# 50" or 55" TV (over 500$)



## Cpt.Fox (Nov 24, 2020)

Hi guys
I'm looking for a smart TV to watch movies in 4k and play console games. I dont care about the interface only about the image quality. What would you recommend from this list?

TLC:
https://www.solotodo.cl/products/86638-tcl-50p615
https://www.solotodo.cl/products/86637-tcl-55p615
https://www.solotodo.cl/products/89469-tcl-50p715

LG:
https://www.solotodo.cl/products/79886-lg-50un8000psb

Detailed Comparison: https://www.displayspecifications.com/en/comparison/861916ce31


Im not sure if the LG i listed is IPS or VA panel, they dont specify.


I appreciate your help


----------



## sepheronx (Nov 24, 2020)

according to the LG on that list you posted, https://www.displayspecifications.com/en/model/ad8e1e82, is an IPS display.

LG TV's are great in the sense of picture quality and I love IPS display but they have 1 major issue, at least their non OLED panels - the local dimming is so horrible that it should have been illegal for them to implement it.  I have the Nano 4K 120hz TV and I had to disable it just to get good picture.  Blacks suck on it but oh well.
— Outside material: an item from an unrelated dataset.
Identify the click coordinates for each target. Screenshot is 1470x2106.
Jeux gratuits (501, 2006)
But from what I heard, the TCL brand TV's are really solid and the latest 6 series are good.  So if the TCL brand is cheaper, better off with that one imo.


----------



## oxrufiioxo (Nov 24, 2020)

The 7 series TCL should be the best for movie watching out of those options...... i'd probably lean that way for console gaming as well because it should have superior black levels by a decent margin over the LG.


----------



## Upgrayedd (Nov 24, 2020)

Have you ever been on RTINGS?   https://www.rtings.com/


----------



## sepheronx (Nov 24, 2020)

oxrufiioxo said:


> The 7 series TCL should be the best for movie watching out of those options...... i'd probably lean that way for console gaming as well because it should have superior black levels by a decent margin over the LG.
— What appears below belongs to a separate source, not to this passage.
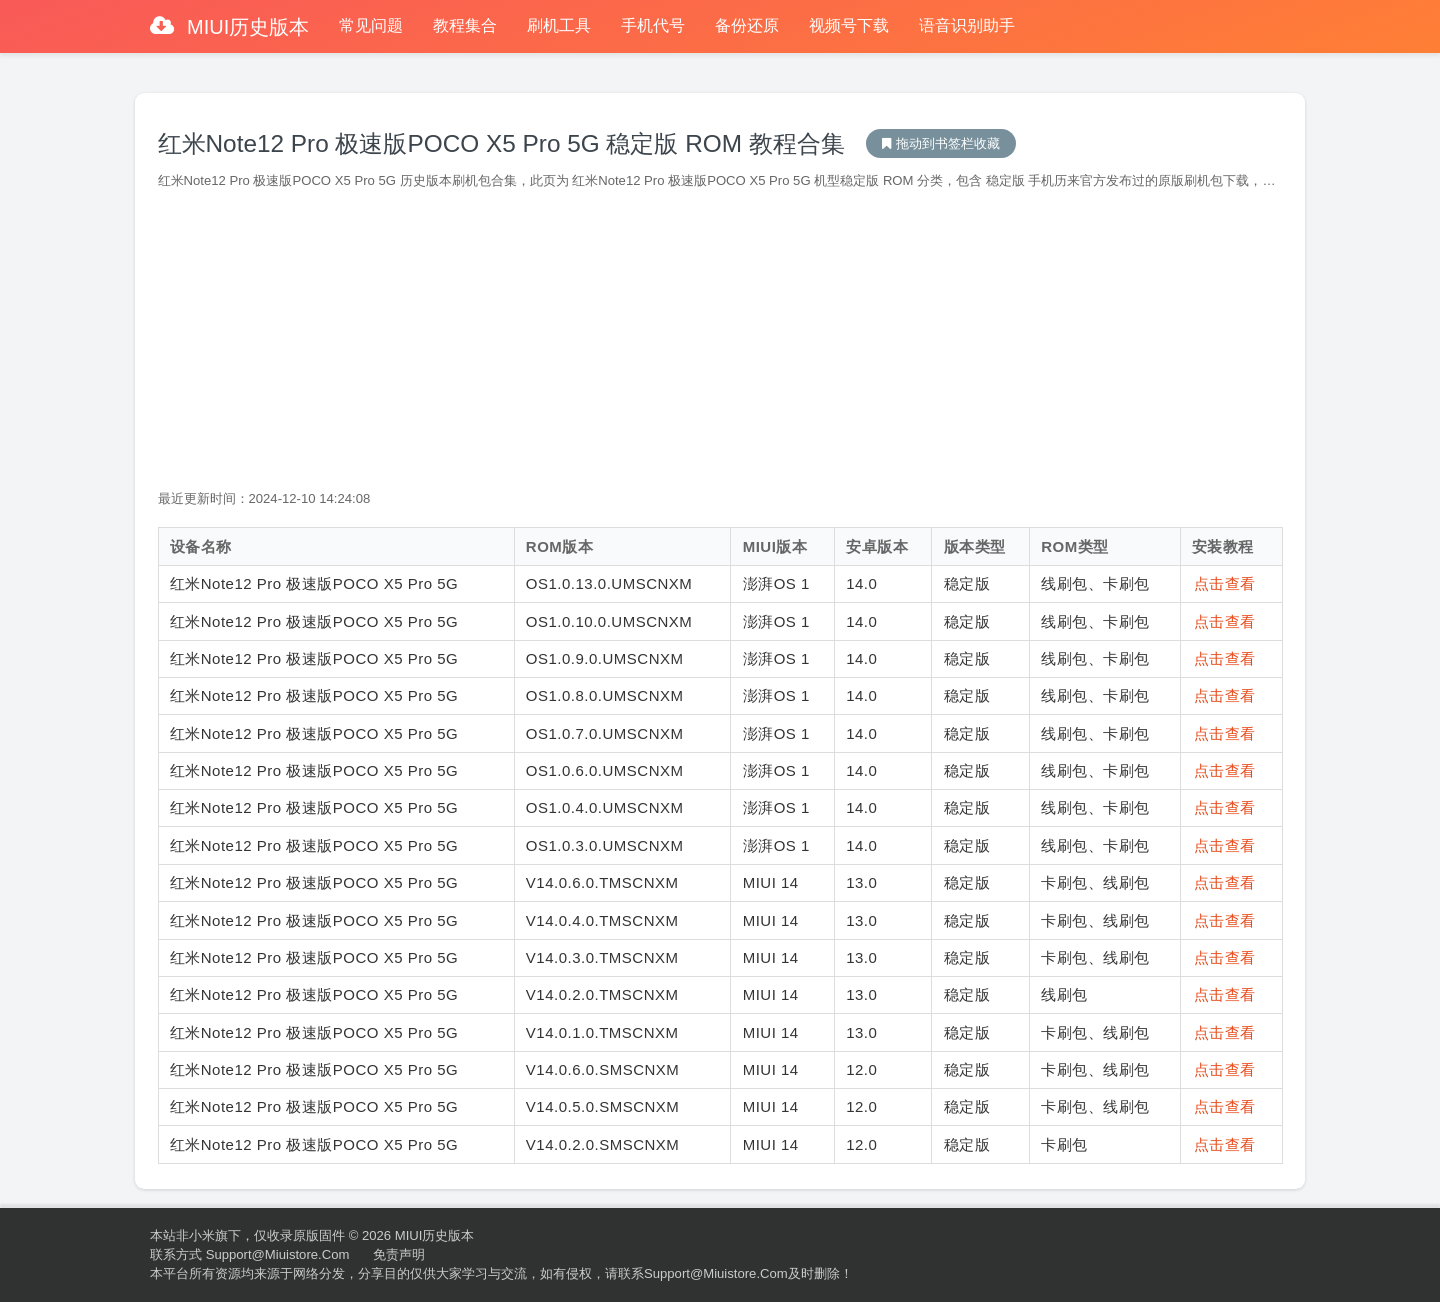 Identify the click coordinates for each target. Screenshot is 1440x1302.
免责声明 (399, 1254)
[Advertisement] (720, 340)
im trying to look up 7 series of TCL but cant find anything.


----------



## ratirt (Nov 24, 2020)

sepheronx said:


> according to the LG on that list you posted, https://www.displayspecifications.com/en/model/ad8e1e82, is an IPS display.
> 
> LG TV's are great in the sense of picture quality and I love IPS display but they have 1 major issue, at least their non OLED panels - the local dimming is so horrible that it should have been illegal for them to implement it.  I have the Nano 4K 120hz TV and I had to disable it just to get good picture.  Blacks suck on it but oh well.
> 
> But from what I heard, the TCL brand TV's are really solid and the latest 6 series are good.  So if the TCL brand is cheaper, better off with that one imo.


I've got the NanoCell SM8050 65inch and have no problems with the dimming nor blacks. In my case it works just perfectly.


----------



## oxrufiioxo (Nov 24, 2020)

sepheronx said:


> im trying to look up 7 series of TCL but cant find anything.












						50" P715
					






					www.tcl.com


----------



## _JP_ (Nov 27, 2020)

Following this thread, as I'm also on the look-out for a more general-purpose TV with some good features and have been looking at 800~1k€ price-points which include the likes of the Nano 81 and 91 LGs, the other UN70,71,81 panels but I'm leaning very towards the TCL C815 55" (because the 65" is nowhere to be found) ‍♂
But hey, if a good panel below that price shows-up, I'm still listening


----------



## Cpt.Fox (Dec 2, 2020)

thanks guys!  i purchased the TLC p715 and im not dissapointed at all, its very good for its value, OS works fine and chromecast too. Now i only need to get a TV support to mount on the wall and maybe chromecast with google TV in the future to have faster wifi speed connection and options (the TV is just Wifi 4)








						Google Chromecast with Google TV (Snow)
					

Buy Google Chromecast with Google TV (Snow) featuring Wirelessly Stream & Mirror Content, 4K UHD / 60 Hz Output, HDR10, HDR10+, Dolby Vision Support, Dual-Band Wi-Fi 5 Connectivity, Integrated HDMI Connector, Google Assistant Built-In, Dolby Atmos Support, Android TV OS, Voice Remote Control...




					www.bhphotovideo.com


----------



## _JP_ (Dec 4, 2020)

@Cpt.Fox how would you say the image quality is like?
I've read several reviews of the C815 (which is a 715 w/o soundbar), and they listed really slow UI, especially startup if no "extra feature" apps were disabled/uninstalled.
Was this your experience too and why you're going for a chromecast?


----------



## _JP_ (Dec 30, 2020)

To follow-up on this, just got the C815 and I must say, UI is snappy fast for 1st boot and default config (not many apps installed, just the bare needed and 11GB of storage free), image is amazing for a panel this cheap (but the vieweing angles are just what you'd expect, don't buy without knowing), sound is amazing with a real punch from the subwoofer if needed.
Only issues I would say I've faced is a small YMMV situation where the 1st config got stuck on antenna channel search (for my language) and the screen brightness dimming is...really bad, so it's better left set to off.
Really didn't expect it to be that bad, but had read on reviews already that it wasn't all that great, something that obviously isn't really used for HDR mode, which is GORGEOUS!!!
Bottom line, it's a great entry panel for HDR/Dolby content, especially if you find it at a great price and don't want to add a 2.1 soundbar.


----------



## sepheronx (Dec 30, 2020)

ratirt said:


> I've got the NanoCell SM8050 65inch and have no problems with the dimming nor blacks. In my case it works just perfectly.



late reply but I got the 65" of this TV:









						LG NANO85 2020 Review (49NANO85UNA, 55NANO85UNA, 65NANO85UNA, 75NANO85UNA)
					

The LG NANO85 2020 is a 4k LED TV in LG's NanoCell lineup. It has decent overall performance with very good out-of-the-box color accuracy, but it doesn't perform...




					www.rtings.com
				




the local dimming shown in this is the same issue I have.  So I had to disable it.  Otherwise, picture is fine.


----------